Ah, bendito cine, ahí todo se mostraba en vivo, sin tapujos. Al principio lo vimos en blanco y negro, pero, luego fue ¡en vivo y a todo color!
Ricardo Saborío supo desde mucho antes lo que nosotros descubrimos después, que todo se aprendía en el cine, por eso el día que la Sociedad de Padres de Familia de la Escuela Primaria Estatal Fray Matías de Córdova realizó una función de cine para mejoras materiales de nuestra escuela, él programó la cinta “Viento Negro”, donde vimos (pichitos de ocho a diez años de edad) las bellísimas tetas de La Venada. ¿En casa? Imposible. Teníamos prohibido acercarnos al baño a la hora que se bañaban las tías o primas.

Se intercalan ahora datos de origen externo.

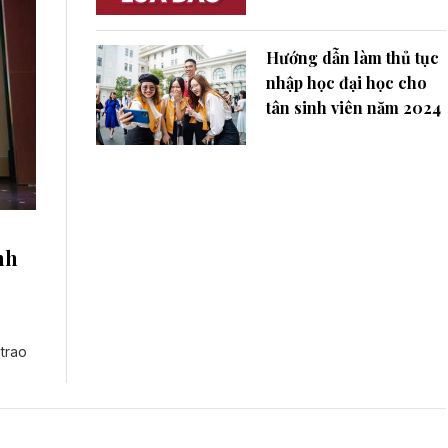
Hướng dẫn làm thủ tục
nhập học đại học cho
tân sinh viên năm 2024
nh
trao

Las balaceras sucedían en el cine. Los soldados de la segunda guerra mundial aventaban granadas en las trincheras enemigas; los vaqueros defendían su ganado acribillando con pistolas a los salteadores; las putitas morían cuando los amantes ofendidos les enterraban cuchillos. Todo pasaba en el cine. Después de intensas balaceras y decenas de muertos, salíamos del cine e íbamos a dar vueltas al parque íntimo, tranquilo; al otro día jugábamos en los sitios de las casas de los amigos e imitábamos a los héroes del cine, nos disparábamos, moríamos y luego nos sentábamos ante la mesa del comedor a cenar un tamal de bola con una taza de chocolate caliente.
Veíamos de todo, aprendimos de todo, supimos que todo sucedía en el cine. Fuimos felices. Hoy, el mundo es cruel, la vida nos ha demostrado que lo peor del cine, lo miserable, lo irremediable, también sucede en nuestro mundo cotidiano, en las calles de todos los días.
Y lo más decepcionante es que lo maravilloso del cine no sucede en la vida real. Los superhéroes que tanto nos emocionaron a la hora de vencer a las mujeres vampiro, a los monstruos babeantes, no se aparecen en este cotidiano día a día y acá andamos penando, sufriendo, temiendo la avalancha incontenible de sucesos bestiales.
Nos encantaron los tiempos donde todo sucedía en el cine. Desde nuestras butacas nos emocionábamos, llorábamos, reíamos, sufríamos, nos divertíamos a lo bestia, y cuando aparecía la palabra FIN volvíamos al mundo real donde todo era plácido, inocente. Sabíamos que las balaceras habían quedado en el silencio de la sala vacía.
Posdata: el cine fue nuestro gran maestro, nuestro acompañante fiel, hermoso. En ese tiempo había una línea muy definida, el mundo real no se confundía con el mundo de ficción, hoy, parecería que la línea se diluyó. El mundo violento del cine ya se regó por toda la sala, por las calles, en el interior de las casas.